DATA IN THIS EXERCISE START
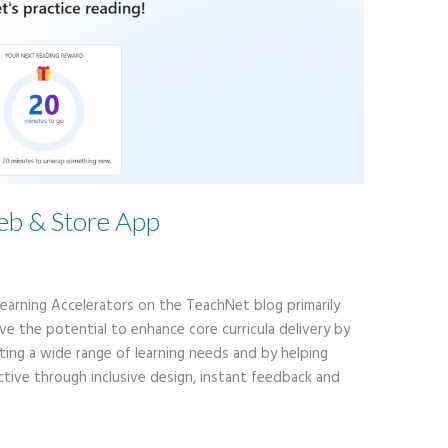
b & Store App
 Learning Accelerators on the TeachNet blog primarily
e the potential to enhance core curricula delivery by
ting a wide range of learning needs and by helping
tive through inclusive design, instant feedback and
DATA IN THIS EXERCISE END
- [WORK TASK]: Everything from the line with "Learning Accelerators on" to the last line of the entries is to be written out exactly; omit all earlier lines.

- [ANSWER BELOW]:
 Learning Accelerators on the TeachNet blog primarily
e the potential to enhance core curricula delivery by
ting a wide range of learning needs and by helping
tive through inclusive design, instant feedback and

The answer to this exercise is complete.